╭─ EXERCISE MATERIAL

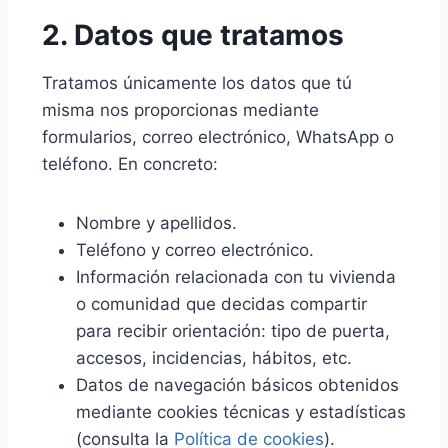
2. Datos que tratamos
Tratamos únicamente los datos que tú
misma nos proporcionas mediante
formularios, correo electrónico, WhatsApp o
teléfono. En concreto:
Nombre y apellidos.
Teléfono y correo electrónico.
Información relacionada con tu vivienda
o comunidad que decidas compartir
para recibir orientación: tipo de puerta,
accesos, incidencias, hábitos, etc.
Datos de navegación básicos obtenidos
mediante cookies técnicas y estadísticas
(consulta la
Política de cookies
).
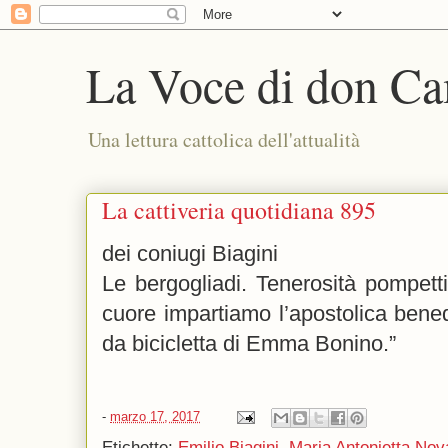
La Voce di don Ca
Una lettura cattolica dell'attualità
La cattiveria quotidiana 895
dei coniugi Biagini
Le bergogliadi. Tenerosità pompett
cuore impartiamo l’apostolica bene
da bicicletta di Emma Bonino.”
-
marzo 17, 2017
Etichette:
Emilio Biagini
,
Maria Antonietta Nov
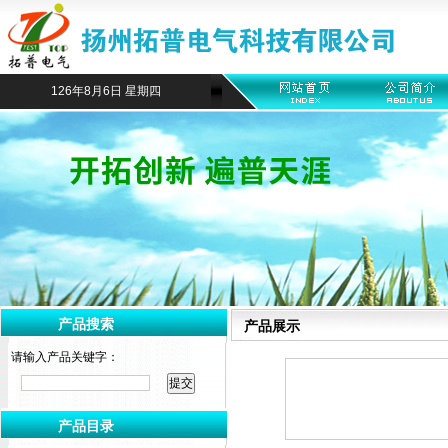
126年8月6日 星期四
产品搜索
产品展示
请输入产品关键字：
产品目录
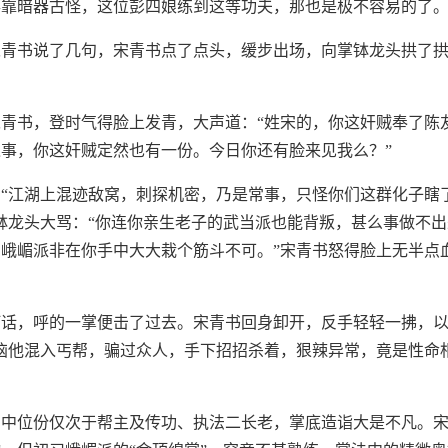
靠暗器古怪，这位彭四娘练到这等功夫，那也是极不容易的了。
青书说了几句，宋青书点了点头，缓步出场，向掌钵龙头拱了拱
青书，登时气得脸上发青，大声道：“姓宋的，你这奸贼奉了陈
事，你这奸贼定然也有一份。今日你还有脸来见我么？”
“江湖上混迹敌窝，刺探机密，乃是常事，只怪你们这群化子瞎
钵龙头大骂：“你连你亲生老子的武当派也能背叛，甚么事做不
峨嵋派非在你手中大大栽个筋斗不可。”宋青书怒得脸上无半点
话，呼的一掌便击了过去。宋青书回身卸开，反手轻轻一拂，以
恼他混入丐帮，骗过众人，手下招招杀着，狠辣异常，竟是性命
帮中位份仅次于帮主及传功、执法二长老，掌底造诣大是不凡。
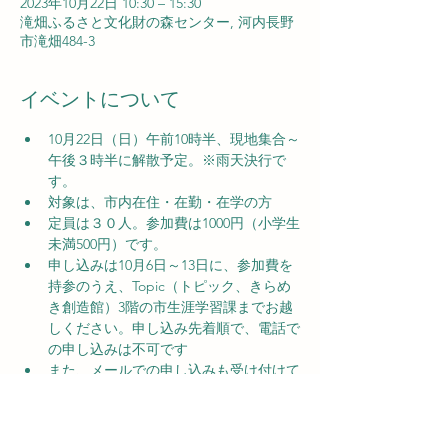
2023年10月22日 10:30 – 15:30
滝畑ふるさと文化財の森センター, 河内長野
市滝畑484-3
イベントについて
10月22日（日）午前10時半、現地集合～
午後３時半に解散予定。※雨天決行で
す。
対象は、市内在住・在勤・在学の方
定員は３０人。参加費は1000円（小学生
未満500円）です。
申し込みは10月6日～13日に、参加費を
持参のうえ、Topic（トピック、きらめ
き創造館）3階の市生涯学習課までお越
しください。申し込み先着順で、電話で
の申し込みは不可です
また、メールでの申し込みも受け付けて
います。参加者全員の住所、氏名、年
齢、性別、電話番号、アレルギーの有無
を明記のうえ、事務局長の西野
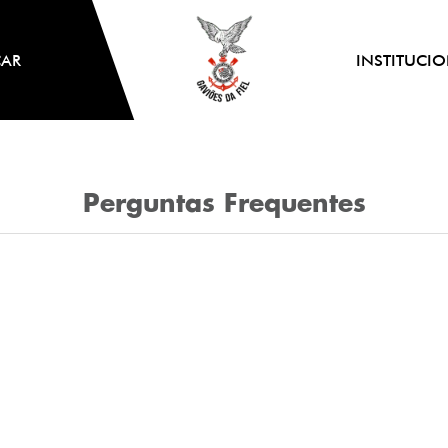
CAR
INSTITUCI
Perguntas Frequentes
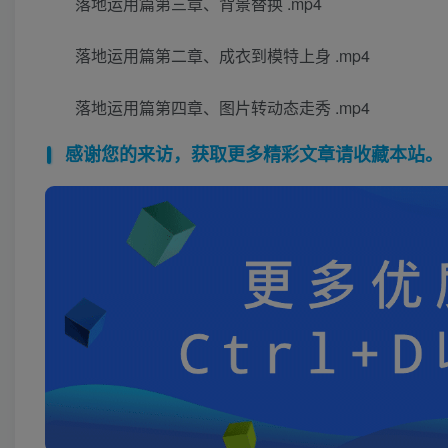
落地运用篇第三章、背景替换 .mp4
落地运用篇第二章、成衣到模特上身 .mp4
落地运用篇第四章、图片转动态走秀 .mp4
感谢您的来访，获取更多精彩文章请收藏本站。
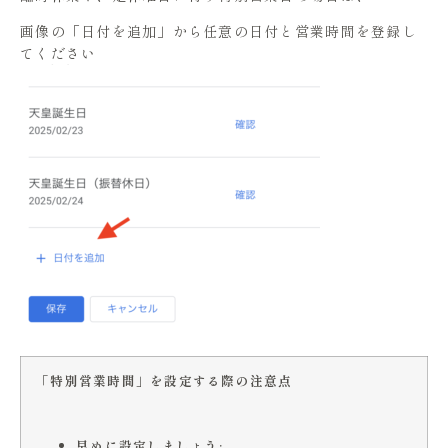
画像の「日付を追加」から
任意の日付と営業時間を登録し
てください
「特別営業時間」を設定する際の注意点
早めに設定しましょう:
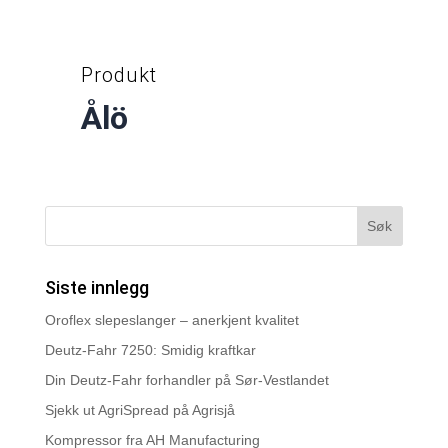
Produkt
Ålö
Siste innlegg
Oroflex slepeslanger – anerkjent kvalitet
Deutz-Fahr 7250: Smidig kraftkar
Din Deutz-Fahr forhandler på Sør-Vestlandet
Sjekk ut AgriSpread på Agrisjå
Kompressor fra AH Manufacturing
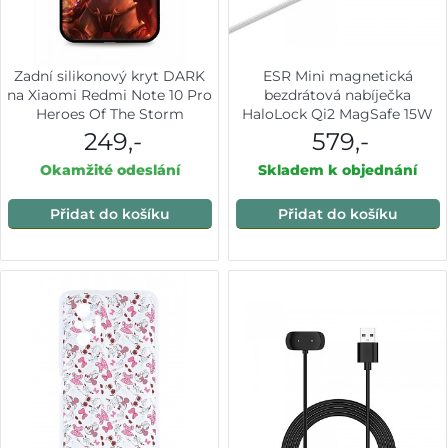
Zadní silikonový kryt DARK
ESR Mini magnetická
na Xiaomi Redmi Note 10 Pro
bezdrátová nabíječka
Heroes Of The Storm
HaloLock Qi2 MagSafe 15W
stříbrná
249,-
579,-
Okamžité odeslání
Skladem k objednání
Přidat do košíku
Přidat do košíku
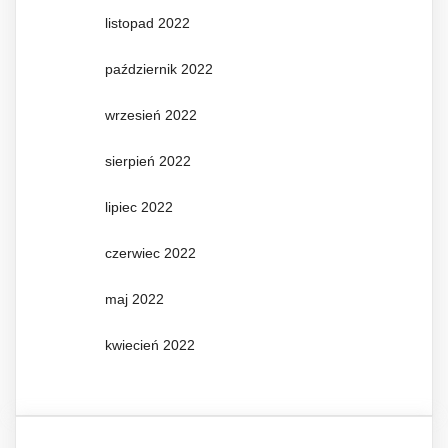
listopad 2022
październik 2022
wrzesień 2022
sierpień 2022
lipiec 2022
czerwiec 2022
maj 2022
kwiecień 2022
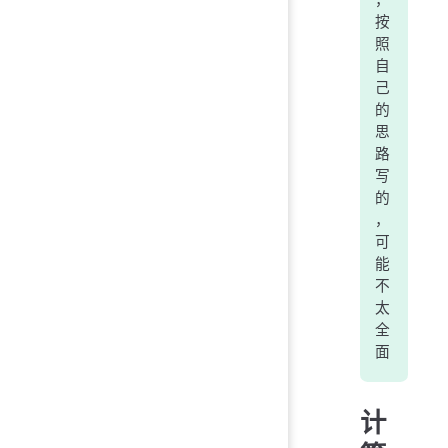
，
按
照
自
己
的
思
路
写
的
，
可
能
不
太
全
面
计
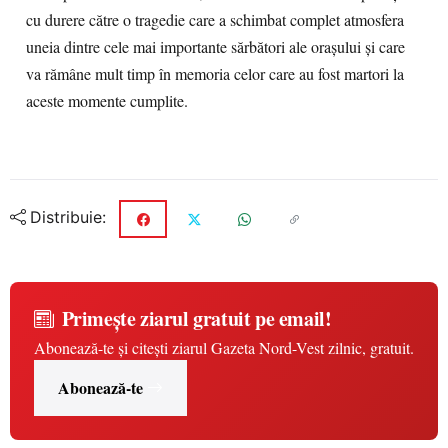
cu durere către o tragedie care a schimbat complet atmosfera
uneia dintre cele mai importante sărbători ale orașului și care
va rămâne mult timp în memoria celor care au fost martori la
aceste momente cumplite.
Distribuie:
Primește ziarul gratuit pe email!
Abonează-te și citești ziarul Gazeta Nord-Vest zilnic, gratuit.
Abonează-te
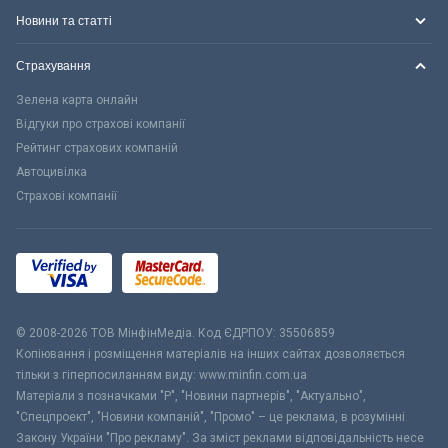
Новини та статті
Страхування
Зелена карта онлайн
Відгуки про страхові компанії
Рейтинг страхових компаній
Автоцивілка
Страхові компанії
© 2008-2026 ТОВ МiнфiнМедiа. Код ЄДРПОУ: 35506859
Копіювання і розміщення матеріалів на інших сайтах дозволяється
тільки з гіперпосиланням виду: www.minfin.com.ua
Матеріали з позначками "Р", "Новини партнерів", "Актуально",
"Спецпроект", "Новини компаній", "Промо" – це реклама, в розумінні
Закону України "Про рекламу". За зміст реклами відповідальність несе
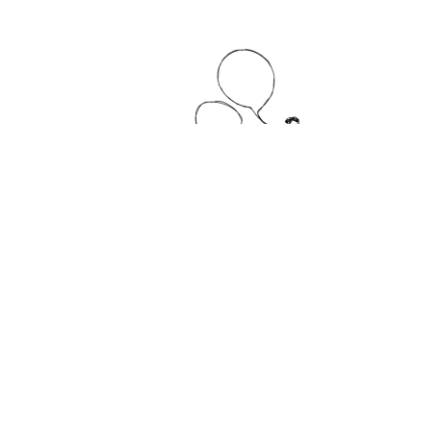
س توبيا تمكن أي شخص من إطلاق منصته التدريبية
الخاصة، باللغة العربية، على نطاقه الخاص، مع تحكم
كامل في المنصة.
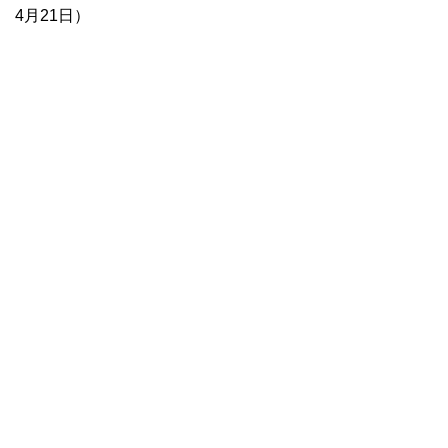
4月21日）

╰─

**REQUIREMENT**
Would you restate word for word each line from the one that holds "Sjekk ut AgriSpread på Agrisjå" to the end of the material, both ends included, without the pictures?

**WRITTEN RESPONSE**
Sjekk ut AgriSpread på Agrisjå
Kompressor fra AH Manufacturing
Zadní silikonový kryt DARK
ESR Mini magnetická
na Xiaomi Redmi Note 10 Pro
bezdrátová nabíječka
Heroes Of The Storm
HaloLock Qi2 MagSafe 15W
stříbrná
249,-
579,-
Okamžité odeslání
Skladem k objednání
Přidat do košíku
Přidat do košíku
listopad 2022
październik 2022
wrzesień 2022
sierpień 2022
lipiec 2022
czerwiec 2022
maj 2022
kwiecień 2022
，
按
照
自
己
的
思
路
写
的
，
可
能
不
太
全
面
计
cu durere către o tragedie care a schimbat complet atmosfera
uneia dintre cele mai importante sărbători ale orașului și care
va rămâne mult timp în memoria celor care au fost martori la
aceste momente cumplite.
Distribuie:
Primește ziarul gratuit pe email!
Abonează-te și citești ziarul Gazeta Nord-Vest zilnic, gratuit.
Abonează-te
Новини та статті
Страхування
Зелена карта онлайн
Відгуки про страхові компанії
Рейтинг страхових компаній
Автоцивілка
Страхові компанії
© 2008-2026 ТОВ МiнфiнМедiа. Код ЄДРПОУ: 35506859
Копіювання і розміщення матеріалів на інших сайтах дозволяється
тільки з гіперпосиланням виду: www.minfin.com.ua
Матеріали з позначками "Р", "Новини партнерів", "Актуально",
"Спецпроект", "Новини компаній", "Промо" – це реклама, в розумінні
Закону України "Про рекламу". За зміст реклами відповідальність несе
س توبيا تمكن أي شخص من إطلاق منصته التدريبية
الخاصة، باللغة العربية، على نطاقه الخاص، مع تحكم
كامل في المنصة.
4月21日）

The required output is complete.